Table 9. Validity Analysis of Completion Test

Item Correlation Table Status

1 0.384 0.297 Valid

2 0.509 0.297 Valid

3 0.715 0.297 Valid

4 0.540 0.297 Valid

5 0.402 0.297 Valid

This fact simply provides us a point about the current condition of the

Reading test used for the first year students at SMAN 1 Pattallassang. The data of

the final result of short-answer test presented that 8 from 10 (80 %) of the test

items showed the standard of validity of a good test; on the other hand 2 out of 10

(20 %) of those items were unable to deal with the standard of validity index

required by trustworthy item of a test. Besides, the data of the final result of

completion test emphasized that 5 out of 5 (100 %) of the test items showed the

standard of validity of a good test.

2. Reliability

The reliability of the Reading test items used for the first year student at

SMAN 1 Pattallassang for both kinds of test was different.

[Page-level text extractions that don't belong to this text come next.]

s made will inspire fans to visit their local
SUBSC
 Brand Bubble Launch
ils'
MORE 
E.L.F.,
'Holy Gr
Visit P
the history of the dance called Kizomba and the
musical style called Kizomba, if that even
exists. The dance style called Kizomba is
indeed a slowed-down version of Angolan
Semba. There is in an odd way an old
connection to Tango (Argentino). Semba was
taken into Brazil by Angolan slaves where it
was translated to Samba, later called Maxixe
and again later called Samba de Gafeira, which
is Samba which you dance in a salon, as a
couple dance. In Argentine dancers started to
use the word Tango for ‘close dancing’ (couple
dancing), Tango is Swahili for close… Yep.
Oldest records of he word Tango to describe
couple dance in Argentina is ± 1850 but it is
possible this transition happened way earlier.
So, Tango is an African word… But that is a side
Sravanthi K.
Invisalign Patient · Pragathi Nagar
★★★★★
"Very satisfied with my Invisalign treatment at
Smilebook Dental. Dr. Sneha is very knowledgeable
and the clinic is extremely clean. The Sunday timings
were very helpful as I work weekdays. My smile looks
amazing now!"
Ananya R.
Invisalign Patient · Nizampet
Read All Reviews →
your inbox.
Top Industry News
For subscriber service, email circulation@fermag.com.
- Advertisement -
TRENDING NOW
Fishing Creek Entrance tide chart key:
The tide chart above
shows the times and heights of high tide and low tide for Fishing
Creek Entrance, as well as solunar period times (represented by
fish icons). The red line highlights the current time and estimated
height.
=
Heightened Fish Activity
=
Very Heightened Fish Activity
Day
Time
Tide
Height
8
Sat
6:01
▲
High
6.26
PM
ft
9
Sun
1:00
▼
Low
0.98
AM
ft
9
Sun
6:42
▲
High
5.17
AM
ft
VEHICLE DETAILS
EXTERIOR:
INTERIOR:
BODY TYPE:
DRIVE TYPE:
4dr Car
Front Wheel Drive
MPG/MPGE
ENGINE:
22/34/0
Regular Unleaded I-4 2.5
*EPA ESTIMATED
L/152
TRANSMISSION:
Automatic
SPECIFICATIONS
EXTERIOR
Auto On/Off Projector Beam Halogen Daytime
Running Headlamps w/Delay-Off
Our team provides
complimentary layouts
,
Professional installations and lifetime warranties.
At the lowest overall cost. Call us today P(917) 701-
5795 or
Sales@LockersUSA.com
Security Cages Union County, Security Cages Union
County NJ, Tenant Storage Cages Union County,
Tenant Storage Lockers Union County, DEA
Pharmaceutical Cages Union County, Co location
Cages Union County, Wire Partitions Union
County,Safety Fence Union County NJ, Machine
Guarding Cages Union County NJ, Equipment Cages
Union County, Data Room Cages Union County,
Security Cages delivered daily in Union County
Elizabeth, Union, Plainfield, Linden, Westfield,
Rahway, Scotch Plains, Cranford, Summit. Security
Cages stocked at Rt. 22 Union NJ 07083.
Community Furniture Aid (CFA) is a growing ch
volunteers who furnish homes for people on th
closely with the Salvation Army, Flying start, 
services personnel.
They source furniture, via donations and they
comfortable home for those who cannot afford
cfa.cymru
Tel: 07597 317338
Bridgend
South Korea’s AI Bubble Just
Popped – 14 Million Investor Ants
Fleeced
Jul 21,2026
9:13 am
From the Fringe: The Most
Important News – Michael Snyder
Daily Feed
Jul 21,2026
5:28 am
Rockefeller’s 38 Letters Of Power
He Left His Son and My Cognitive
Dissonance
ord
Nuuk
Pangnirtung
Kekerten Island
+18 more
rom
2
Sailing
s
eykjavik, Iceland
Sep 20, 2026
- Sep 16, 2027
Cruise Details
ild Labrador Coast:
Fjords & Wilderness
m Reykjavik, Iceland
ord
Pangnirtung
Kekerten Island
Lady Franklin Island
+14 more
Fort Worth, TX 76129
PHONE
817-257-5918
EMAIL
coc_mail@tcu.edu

The short-answer test

was found to be good and trustworthy, since the reliability index was 0,808. This

reliability works on the standard index described by Arikunto (2006: 184) who

highlights that an item is considered to be reliable if the coefficient correlation of

each item is higher or equal to the table of critical value of product moment with

the level of significance 95 %. In line with Marshall and Hales (1972: 106) who

extremely emphasized that 0,600 is the standard index that can be accepted as a

normal coefficient in the level of teacher-made test.

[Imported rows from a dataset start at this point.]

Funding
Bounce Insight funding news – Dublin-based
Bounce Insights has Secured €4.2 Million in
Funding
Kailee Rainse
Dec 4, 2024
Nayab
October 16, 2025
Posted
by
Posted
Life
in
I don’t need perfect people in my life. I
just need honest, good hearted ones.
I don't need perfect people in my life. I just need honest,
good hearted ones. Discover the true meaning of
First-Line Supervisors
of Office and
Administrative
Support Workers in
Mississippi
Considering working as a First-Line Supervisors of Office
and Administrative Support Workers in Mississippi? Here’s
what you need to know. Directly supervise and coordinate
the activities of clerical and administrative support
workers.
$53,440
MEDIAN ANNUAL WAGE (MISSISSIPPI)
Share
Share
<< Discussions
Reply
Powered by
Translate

However, the completion test was found not reliable, since the reliability

index was 0,140. As explained implicitly that that if the result of r in a test item is

lower than table of Product Moment, it means that the item is considered to be not

reliable. To be clear, the researcher provides the table of reliability analysis for the

two kinds of test.

Table 10. Reliability Analysis

Kinds of Test Correlation Table Status

Short-Answer 0.808 0.297 Reliable

Completion 0.140 0.297 Not Reliable

B. Discussion

This part is in line with the interpretation of the findings derived from the

previous quantitative analysis.

1. Validity

Based on the findings, the outcome of the existing data of short-answer

test reported that 8 items of the test were valid and 3 items were invalid. On the

other hand, the researcher’s statistical calculation of the final outcome of

completion test revealed that all 5 items were valid.

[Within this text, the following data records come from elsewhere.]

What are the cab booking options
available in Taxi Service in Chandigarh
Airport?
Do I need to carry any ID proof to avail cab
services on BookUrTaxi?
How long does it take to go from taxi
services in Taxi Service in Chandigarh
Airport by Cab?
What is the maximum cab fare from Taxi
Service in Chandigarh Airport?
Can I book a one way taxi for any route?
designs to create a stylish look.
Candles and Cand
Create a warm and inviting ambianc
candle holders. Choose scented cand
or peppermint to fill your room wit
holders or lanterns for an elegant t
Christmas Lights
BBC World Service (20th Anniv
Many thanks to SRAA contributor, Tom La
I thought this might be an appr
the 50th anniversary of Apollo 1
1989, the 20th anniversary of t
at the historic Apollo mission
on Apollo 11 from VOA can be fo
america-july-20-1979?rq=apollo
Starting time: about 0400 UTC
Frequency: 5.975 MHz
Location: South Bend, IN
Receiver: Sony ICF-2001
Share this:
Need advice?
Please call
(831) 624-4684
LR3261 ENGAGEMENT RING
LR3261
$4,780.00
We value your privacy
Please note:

Arikunto (2003: 76) points out that an item is stated valid if the coefficient

correlation of each item is higher or equal to the table of critical value of product

moment with the level of significance 95 %. In line with this, Gay (1981: 110)

also states that validity is the degree to which a test measures what it is supposed

to measure and, consequently, permits appropriate interpretation of scores

Hence, the invalid items need to be eliminated or revised and the activity

should be truly conducted by the teacher in order to be suitable with normal

validity index of a high-quality test. This information should let the test

constructor to master the item analysis of the validity with the aim of creating the

test items which work on the ability of those items to measure what are supposed

to measure.

2. Reliability

Referring to the result of data elaboration, the reliability, the consistency

of measurement, of these test items by using split-half method with product

moment + Spearman brown showed that the reliability index of the reading test

items used for the first year students at SMAN 1 Pattallassang for both kinds of

test was different. The short-answer test was reliable and the completion test was

not reliable.

This fact simply tells us that the reading test for the first year student at

SMAN 1 Pattallassang should be revised before applied to the students because

both kinds of test did not show the same level of reliability. It is strengthened by

Gay (1981: 116) who assumes the reliability as the dependability or

trustworthiness.

Basically, it is the degree to which a test consistently measures whatever it

is measuring. It is completely in same assumption with Heaton’s point of view

(1988: 162) that reliability is the extent to which the same marks or grades are

warded if the same test papers are marked by two or more different examiners or

the same examiner on different occasion. Shortly, to be reliable, a test must be

consistent in its measurement.

CHAPTER V

CONCLUSIONS AND SUGGESTIONS

This chapter concludes the findings and the discussion followed by some

remarks the researcher would like to share. Some suggestions are also proposed

after the concluding remarks.

A. Conclusions

Based on the findings and discussion, the researcher concludes that the

validity of reading test designed by the teacher of SMAN 1 Pattallassang for the

first year student was different for the two kinds of test. First, the short-answer

test was invalid as 2 out of 10 items (20%) were unable to deal with the standard

of validity index required by at trustworthy test item; the ability of this item to

measure what is supposed to measure. On the contrary, 8 out of 10 items (80%)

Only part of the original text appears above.